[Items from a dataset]

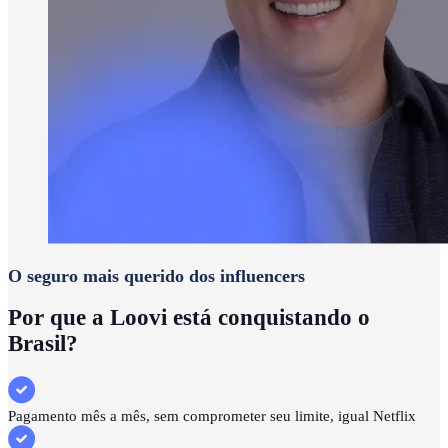
O seguro mais querido dos influencers
Por que a Loovi está conquistando o
Brasil?
Pagamento mês a mês, sem comprometer seu limite, igual Netflix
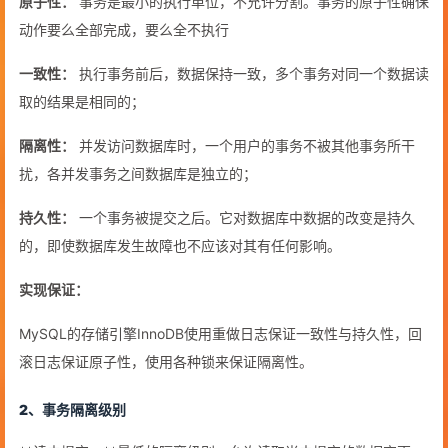
原⼦性：
事务是最⼩的执⾏单位，不允许分割。事务的原⼦性确保
动作要么全部完成，要么全不执行
一致性：
执⾏事务前后，数据保持⼀致，多个事务对同⼀个数据读
取的结果是相同的；
隔离性：
并发访问数据库时，⼀个⽤户的事务不被其他事务所⼲
扰，各并发事务之间数据库是独⽴的；
持久性：
⼀个事务被提交之后。它对数据库中数据的改变是持久
的，即使数据库发⽣故障也不应该对其有任何影响。
实现保证：
MySQL的存储引擎InnoDB使用重做日志保证一致性与持久性，回
滚日志保证原子性，使用各种锁来保证隔离性。
2、事务隔离级别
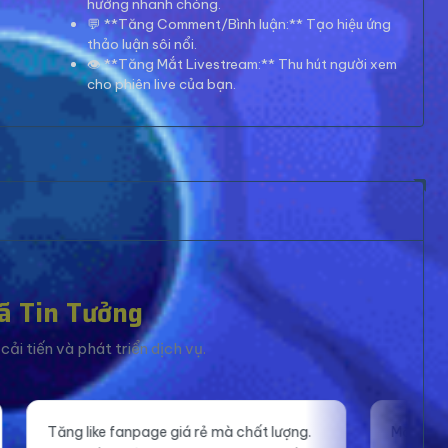
hướng nhanh chóng.
💬 **Tăng Comment/Bình luận:** Tạo hiệu ứng
thảo luận sôi nổi.
👁️ **Tăng Mắt Livestream:** Thu hút người xem
cho phiên live của bạn.
ã Tin Tưởng
ải tiến và phát triển dịch vụ.
ất lượng.
Mắt xem livestream ổn định, giúp mình tự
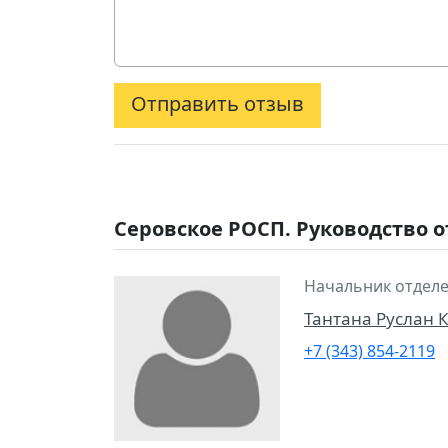
Отправить отзыв
Серовское РОСП. Руководство 
Начальник отделе
Тантана Руслан 
+7 (343) 854-2119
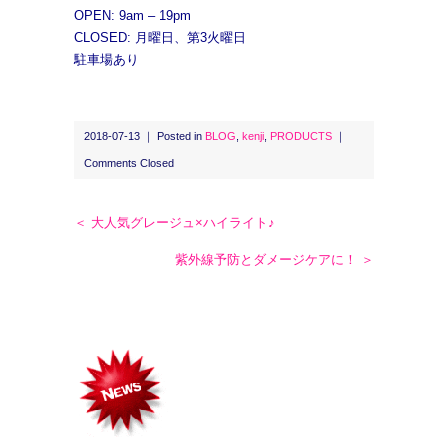
OPEN: 9am – 19pm
CLOSED: 月曜日、第3火曜日
駐車場あり
2018-07-13 ｜ Posted in
BLOG
,
kenji
,
PRODUCTS
｜
Comments Closed
＜ 大人気グレージュ×ハイライト♪
紫外線予防とダメージケアに！ ＞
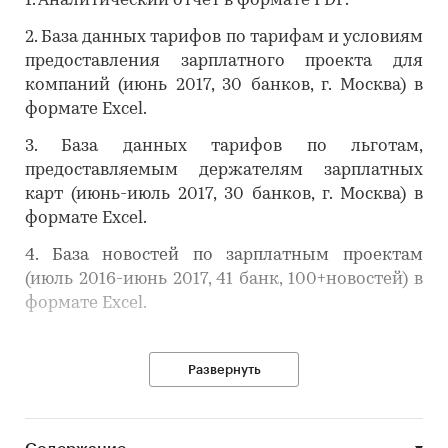
1. Аналитический отчет в формате PDF.
2. База данных тарифов по тарифам и условиям
предоставления зарплатного проекта для
компаний (июнь 2017, 30 банков, г. Москва) в
формате Excel.
3. База данных тарифов по льготам,
предоставляемым держателям зарплатных
карт (июнь-июль 2017, 30 банков, г. Москва) в
формате Excel.
4. База новостей по зарплатным проектам
(июль 2016-июнь 2017, 41 банк, 100+новостей) в
формате Excel.
Развернуть
Исследование российского рынка зарплатных
проектов содержит информацию о развитии
этого банковского продукта на российском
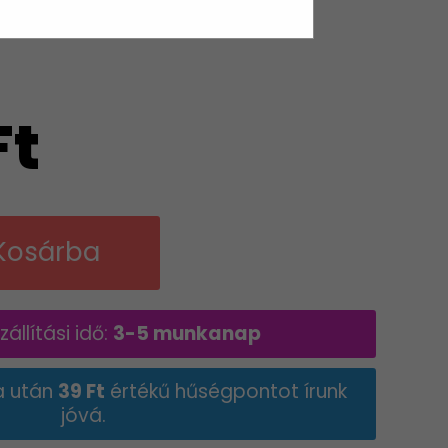
Ft
Kosárba
állítási idő:
3-5 munkanap
a után
39 Ft
értékű hűségpontot írunk
jóvá.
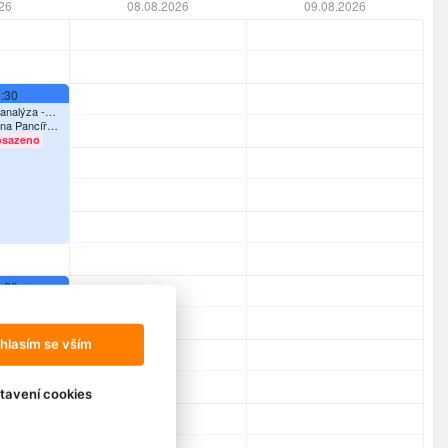
26
08.08.2026
09.08.2026
:30
analýza -
ona Pancíř
ianty
á
sazeno
:30
analýza -
ona Pancíř
ianty
á
Volno
hlasím se vším
tavení cookies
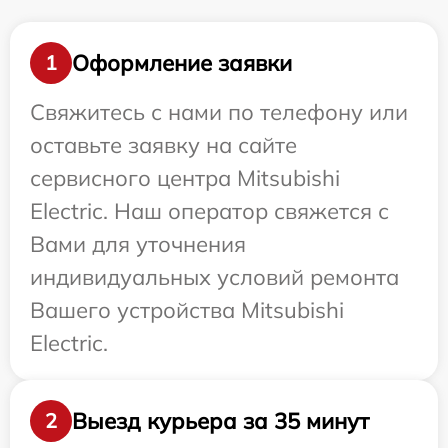
Оформление заявки
1
Свяжитесь с нами по телефону или
оставьте заявку на сайте
сервисного центра Mitsubishi
Electric. Наш оператор свяжется с
Вами для уточнения
индивидуальных условий ремонта
Вашего устройства Mitsubishi
Electric.
Выезд курьера за 35 минут
2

Goal of the exercise -> What is needed is the exact run of lines from the start of the data through the line with "проектов содержит информацию о развитии", both ends included, minus the pictures.

Solution ->
O seguro mais querido dos influencers
Por que a Loovi está conquistando o
Brasil?
Pagamento mês a mês, sem comprometer seu limite, igual Netflix
原⼦性：
事务是最⼩的执⾏单位，不允许分割。事务的原⼦性确保
动作要么全部完成，要么全不执行
一致性：
执⾏事务前后，数据保持⼀致，多个事务对同⼀个数据读
取的结果是相同的；
隔离性：
并发访问数据库时，⼀个⽤户的事务不被其他事务所⼲
扰，各并发事务之间数据库是独⽴的；
持久性：
⼀个事务被提交之后。它对数据库中数据的改变是持久
的，即使数据库发⽣故障也不应该对其有任何影响。
实现保证：
MySQL的存储引擎InnoDB使用重做日志保证一致性与持久性，回
滚日志保证原子性，使用各种锁来保证隔离性。
2、事务隔离级别
hướng nhanh chóng.
💬 **Tăng Comment/Bình luận:** Tạo hiệu ứng
thảo luận sôi nổi.
👁️ **Tăng Mắt Livestream:** Thu hút người xem
cho phiên live của bạn.
ã Tin Tưởng
ải tiến và phát triển dịch vụ.
ất lượng.
Mắt xem livestream ổn định, giúp mình tự
Отправить отзыв
Серовское РОСП. Руководство 
Начальник отделе
Тантана Руслан 
+7 (343) 854-2119
OPEN: 9am – 19pm
CLOSED: 月曜日、第3火曜日
駐車場あり
2018-07-13 ｜ Posted in
BLOG
,
kenji
,
PRODUCTS
｜
Comments Closed
＜ 大人気グレージュ×ハイライト♪
紫外線予防とダメージケアに！ ＞
1. Аналитический отчет в формате PDF.
2. База данных тарифов по тарифам и условиям
предоставления зарплатного проекта для
компаний (июнь 2017, 30 банков, г. Москва) в
формате Excel.
3. База данных тарифов по льготам,
предоставляемым держателям зарплатных
карт (июнь-июль 2017, 30 банков, г. Москва) в
формате Excel.
4. База новостей по зарплатным проектам
(июль 2016-июнь 2017, 41 банк, 100+новостей) в
формате Excel.
Развернуть
Исследование российского рынка зарплатных
проектов содержит информацию о развитии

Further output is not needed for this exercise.